Janet Robertson scite author profile

Cytochrome c is often released from mitochondria during the early stages of apoptosis, although the precise mechanisms regulating this event remain unclear. In this study, with isolated liver mitochondria, we demonstrate that cytochrome c release requires a two-step process. Because cytochrome c is present as loosely and tightly bound pools attached to the inner membrane by its association with cardiolipin, this interaction must first be disrupted to generate a soluble pool of this protein.
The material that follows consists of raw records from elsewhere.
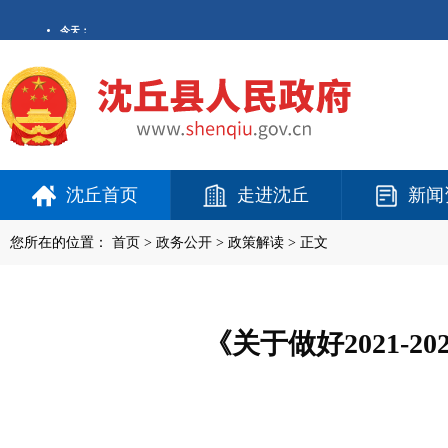
沈丘首页
走进沈丘
新闻
您所在的位置：
首页
>
政务公开
> 政策解读 > 正文
《关于做好2021-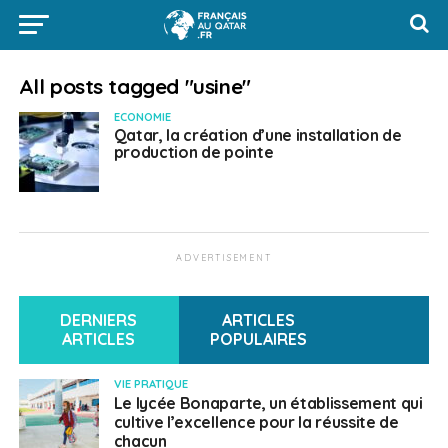
All posts tagged "usine"
ECONOMIE
Qatar, la création d’une installation de
production de pointe
ADVERTISEMENT
DERNIERS
ARTICLES
ARTICLES
POPULAIRES
VIE PRATIQUE
Le lycée Bonaparte, un établissement qui
cultive l’excellence pour la réussite de
chacun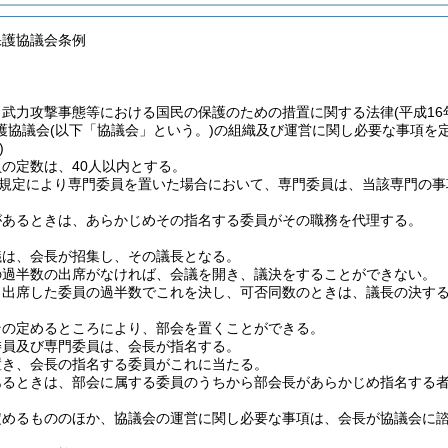
保護協議会条例
、武力攻撃事態等における国民の保護のための措置に関する法律
(平成1
護協議会
(以下「協議会」という。)
の組織及び運営に関し必要な事項を
)
の定数は、40人以内とする。
の規定により専門委員を置いた場合において、専門委員は、当該専門の
があるときは、あらかじめその指名する委員がその職務を代理する。
議は、会長が招集し、その議長となる。
の過半数の出席がなければ、会議を開き、議決をすることができない。
、出席した委員の過半数でこれを決し、可否同数のときは、議長の決す
その定めるところにより、部会を置くことができる。
委員及び専門委員は、会長が指名する。
置き、会長の指名する委員がこれに当たる。
あるときは、部会に属する委員のうちから部会長があらかじめ指名する
定めるもののほか、協議会の運営に関し必要な事項は、会長が協議会に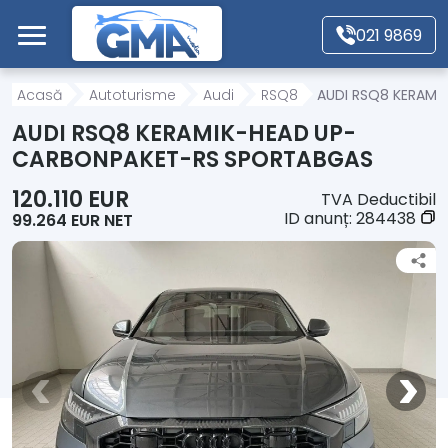
Mergi direct la conținutul principal
021 9869
Acasă
Acasă
Autoturisme
Audi
RSQ8
AUDI RSQ8 KERAM
AUDI RSQ8 KERAMIK-HEAD UP-
Autoturisme
CARBONPAKET-RS SPORTABGAS
120.110 EUR
TVA Deductibil
Motociclete
ID anunț:
284438
99.264 EUR NET
Autoutilitare
Alte tipuri vehicule
Despre Noi
Contact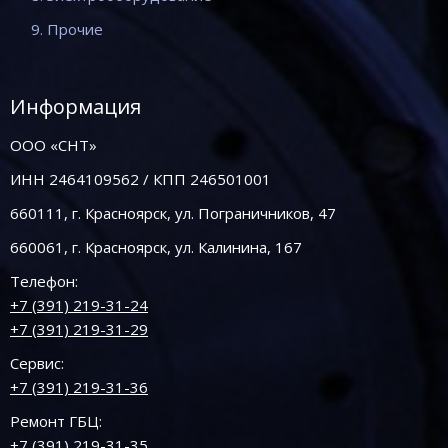
9. Прочие
Информация
ООО «СНТ»
ИНН 2464109562 / КПП 246501001
660111, г. Красноярск, ул. Пограничников, 47
660061, г. Красноярск, ул. Калинина, 167
Телефон:
+7 (391) 219-31-24
+7 (391) 219-31-29
Сервис:
+7 (391) 219-31-36
Ремонт ГБЦ:
+7 (391) 219-31-35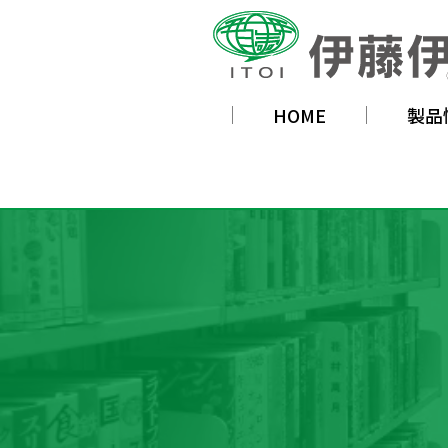
HOME
製品
新商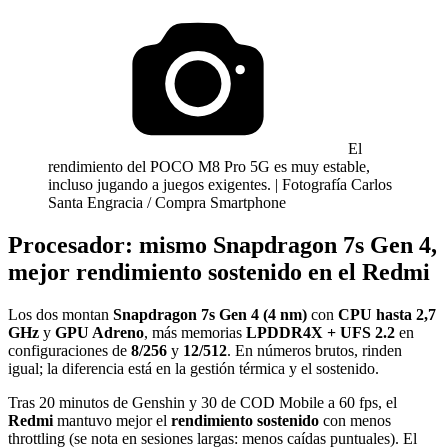
El
rendimiento del POCO M8 Pro 5G es muy estable,
incluso jugando a juegos exigentes. | Fotografía Carlos
Santa Engracia / Compra Smartphone
Procesador: mismo Snapdragon 7s Gen 4,
mejor rendimiento sostenido en el Redmi
Los dos montan
Snapdragon 7s Gen 4 (4 nm)
con
CPU hasta 2,7
GHz
y
GPU Adreno
, más memorias
LPDDR4X + UFS 2.2
en
configuraciones de
8/256
y
12/512
. En números brutos, rinden
igual; la diferencia está en la gestión térmica y el sostenido.
Tras 20 minutos de Genshin y 30 de COD Mobile a 60 fps, el
Redmi
mantuvo mejor el
rendimiento sostenido
con menos
throttling (se nota en sesiones largas: menos caídas puntuales). El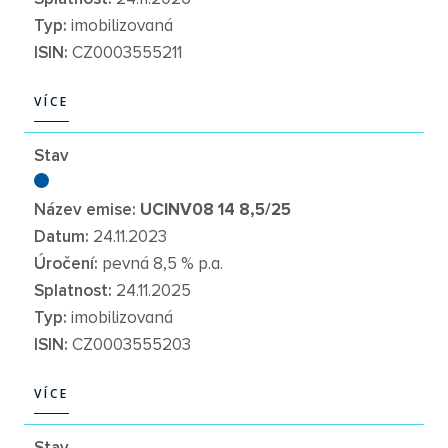
Typ:
imobilizovaná
ISIN:
CZ0003555211
VÍCE
VÍCE
Stav
Název emise:
UCINV08 14 8,5/25
Datum:
24.11.2023
Úročení:
pevná 8,5 % p.a.
Splatnost:
24.11.2025
Typ:
imobilizovaná
ISIN:
CZ0003555203
VÍCE
VÍCE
Specifically, solubilization of cytochrome c involves a breaching of the electrostatic and͞or hydrophobic affiliations that this protein usually maintains with cardiolipin. Once cytochrome c is solubilized, permeabilization of the outer mitochondrial membrane by Bax is sufficient to allow the extrusion of this protein into the extramitochondrial environment. Neither disrupting the interaction of cytochrome c with cardiolipin, nor permeabilizing the outer membrane with Bax, alone, is sufficient to trigger this protein's release. This mechanism also extends to conditions of mitochondrial permeability transition insofar as cytochrome c release is significantly depressed when the electrostatic interaction between cytochrome c and cardiolipin remains intact. Our results indicate that the release of cytochrome c involves a distinct two-step process that is undermined when either step is compromised.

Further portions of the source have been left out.